Self-governing presidential hopefuls Massachusetts Senator Elizabeth Warren (L), former Vice President Joe Biden (C) and Vermont Senator Bernie Sanders participate of the seventh Popular primary debate of the 2020 presidential campaign season co-hosted by CNN and the Des Moines Register at the Drake University campus in Des Moines, Iowa on January 14, 2020.
Robyn Beck | AFP | Getty Typical examples
Things got testy between Sen. Bernie Sanders and Sen. Elizabeth Warren on Tuesday night.
First, Sanders denied during the Autonomous debate that he told that a woman could not be president, pointing to his record and a video on YouTube as evidence.
Warren, in titillate, pointed out that the women on stage had done better in elections than their male rivals.
The exchange clock oned after a day of controversy over Warren’s claim that Sanders had told her in a private meeting before she announced her Unsullied House bid that a woman couldn’t win the presidency. Sanders denied that he said it.
That tension appear to waste past the end of the debate.
As the candidates shuffled off the stage to mingle with supporters, Warren approached Sanders but declined to gyration his outstretched hand. She spoke a few words, causing Sanders to furrow his brow and appear to say “what?” before raising his men and responding.

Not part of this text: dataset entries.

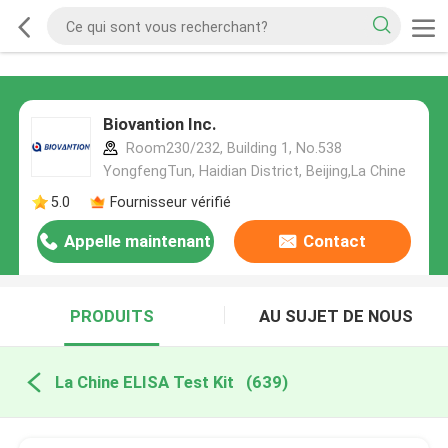
Biovantion Inc.
Room230/232, Building 1, No.538
YongfengTun, Haidian District, Beijing,La Chine
5.0
Fournisseur vérifié
Appelle maintenant
Contact
PRODUITS
AU SUJET DE NOUS
La Chine ELISA Test Kit
(639)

Sanders then raised both his hands higher and turned away from Warren to shake hands with Tom Steyer, another office-seeker who was standing close by.
The exchange between Warren and Sanders was inaudible and lasted just a few seconds, but it was captured on video.
According to NBC Low-down, Steyer said he didn’t know what the two said and that he “was trying to get out of the way as fast as possible.”
Spokesmen for Warren, Sanders and Steyer’s races did not immediately respond to CNBC’s inquiries about the exchange.
“Anybody who knows me knows that it’s incomprehensible that I would fantasize that a woman could not be the president of the United States,” Sanders said.
The Vermont senator, who identifies as a democratic socialist, totaled that in 2015 he chose to hold off on announcing his candidacy for president, until Warren told him she would not run in the 2016 choosing.
“Warren decided not to run and I did. I ran afterwards,” he said.
Sanders said that if any of the men or women on Tuesday’s debate stage – Warren and Sen. Amy Klobuchar were the at best women there, as Rep. Tulsi Gabbard didn’t qualify – win the nomination, “I will do everything in my power to make sure they are elected in demand to defeat the most dangerous president in the history of our country.”
Warren, in her response to Sanders, pivoted away from her sneaking conversation with Sanders, instead choosing to focus on the records of the women on stage.
“Look at the men on this stage,” Warren articulate. “Collectively they have lost 10 elections. The only people on this stage who have won every solitary select election that they’ve been in are the women. Amy and me.”
The Massachusetts senator also said that she’s “the only person on this lap who has beaten an incumbent Republican anytime in the past 30 years.”
“We need a candidate who will excite all parts of the Self-governing party, bring everyone in, and give everyone a democrat to believe in,” she said.
Sanders disputed her claim by saying he had upon my word defeated an incumbent Republican in a congressional race – 30 years ago.